Na última quinta-feira (7), o réu Gilberto Luiz de Rezende enfrentou o Tribunal do Júri e foi condenado a 28 anos de prisão pelos crimes de homicídios qualificados cometidos em 1997, no município de Rondonópolis. Os crimes envolveram as vítimas Marciana Siqueira da Silva, sua ex-esposa, e Ewandro Carlos Satelis. A sentença foi proferida pelo juiz Leonardo de Araújo Costa Tumiati.
A decisão do Tribunal do Júri estabeleceu que o réu não terá o direito de recorrer em liberdade, fundamentada em seu histórico de descumprimento de medidas cautelares e perturbação da ordem pública. O juiz ressaltou que o réu, ao longo do tempo, demonstrou não ser confiável para cumprir medidas que garantam o bom andamento da aplicação da lei penal.
A prisão de Gilberto Luiz de Rezende ocorreu em 2 de dezembro, no município de Paranatinga, graças ao trabalho do Grupo de Atuação Especial Contra o Crime Organizado (Gaeco), em apoio ao Núcleo de Defesa da Vida do Ministério Público do Estado de Mato Grosso.
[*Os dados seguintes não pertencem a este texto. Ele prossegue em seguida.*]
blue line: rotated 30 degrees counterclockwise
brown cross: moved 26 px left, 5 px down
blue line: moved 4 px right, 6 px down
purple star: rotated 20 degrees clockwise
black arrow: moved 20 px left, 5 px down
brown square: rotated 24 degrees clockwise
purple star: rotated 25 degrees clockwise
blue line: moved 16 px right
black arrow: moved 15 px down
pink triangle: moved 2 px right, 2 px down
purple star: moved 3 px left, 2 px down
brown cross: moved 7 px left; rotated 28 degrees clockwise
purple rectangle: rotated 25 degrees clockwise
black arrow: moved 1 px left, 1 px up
Os crimes em questão corriam o risco de prescrição devido a várias manobras da defesa ao longo do processo. O julgamento teve várias tentativas, com sessões redesignadas e anuladas, criando um cenário de impunidade. Somente em setembro de 2016, o réu foi submetido ao Tribunal do Júri e condenado a 28 anos de reclusão em regime inicial fechado.
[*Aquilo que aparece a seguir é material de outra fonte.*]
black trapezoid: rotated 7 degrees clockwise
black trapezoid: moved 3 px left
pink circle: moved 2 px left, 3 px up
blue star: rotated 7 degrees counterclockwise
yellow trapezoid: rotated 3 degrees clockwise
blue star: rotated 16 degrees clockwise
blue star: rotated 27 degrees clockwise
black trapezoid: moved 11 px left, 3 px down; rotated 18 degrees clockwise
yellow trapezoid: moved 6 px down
Após uma série de recursos da defesa, que incluiu a anulação do primeiro júri e sua substituição por um novo julgamento, a decisão final foi tomada em 21 de novembro de 2023. O réu, nesse intervalo, teve prisão preventiva decretada devido ao descumprimento das medidas cautelares impostas.
Os homicídios ocorreram em 28 de agosto de 1997, quando as vítimas foram atingidas por disparos de armas de fogo no interior de um veículo Pálio. O Ministério Público afirmou que Adeir de Sousa Guedes Filho foi contratado por Gilberto Luiz de Rezende para executar os homicídios, motivado por ciúmes. Adeir de Sousa Guedes Filho já foi julgado e condenado pelo duplo homicídio, fazendo parte do grupo criminoso conhecido como “A Firma”.